Not bad for a man previously adamantly opposed to lawsuits and lawyers protecting the little guy. As one businessman told me during the evening, he never thought he’d see the day when he’d be in a FEMA line with a bunch of rich folks. Just to be clear, however, the doctor also ended his insightful remarks with a message that all of us down here in this neck of the woods would like everyone to know. We’re not looking for a hand out. We’re just needing a hand to help us get back on our feet.

By the way, the McFarland case inspired the Rigsby sisters to blow the whistle on the insurance industry.

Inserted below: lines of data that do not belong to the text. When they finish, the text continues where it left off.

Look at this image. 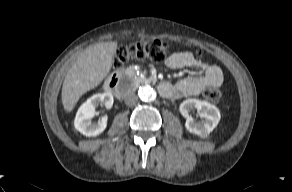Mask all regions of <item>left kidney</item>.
I'll list each match as a JSON object with an SVG mask.
<instances>
[{
    "instance_id": "left-kidney-1",
    "label": "left kidney",
    "mask_w": 292,
    "mask_h": 192,
    "mask_svg": "<svg viewBox=\"0 0 292 192\" xmlns=\"http://www.w3.org/2000/svg\"><path fill=\"white\" fill-rule=\"evenodd\" d=\"M197 109L200 116L204 118L201 123H196L189 112L191 109ZM179 110L181 114L186 118V129L199 136H206L210 134L218 125L221 115L219 109L211 103L198 100V99H186L180 104Z\"/></svg>"
}]
</instances>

One last thing for today. As you may remember from my bio, I came here five months ago to surprise my family with a visit. I was the one who was surprised by the enormous devastation that remained everywhere I looked. So much needs doing right this very second. But what are the residents here pushing for most now? A single insurance policy for both wind and water that is available across the nation literally from sea to shining sea.

I have wondered of late, how this proposal will assist folks to get on their feet right now? When passed, the policy would not even be available until next June. The needs today are immense right now! What’s in it for them to be pushing a policy to help the rest of the country as well?

Last night as I was talking with my new friend Gary Anderson, the Democratic nominee for the state’s insurance commissioner, I posed the question. He said it will help in the future and help the entire country, not just here.

I thought to myself, “Are the humble, modest people that I grew up with in the place of my birth, the town where I was raised, are they really that selfless? Had my own sense of right and wrong, of social justice, of doing the right thing regardless of its difficulty come not only from my own family upbringing but also from the teeny tiny town as well?”

As if reading my mind, Gary looked down at me with that knowing smile of his and said, “Welcome home.” Isn’t that all any of us are looking for in life? A place where we feel at home?

That is the reason the H.R. 3121 is so important. When disaster strikes our homes and businesses, what we depend on for our financial security must be reliable so that we can get back to the business of our lives returning home at the end of the day to be with our families and friends.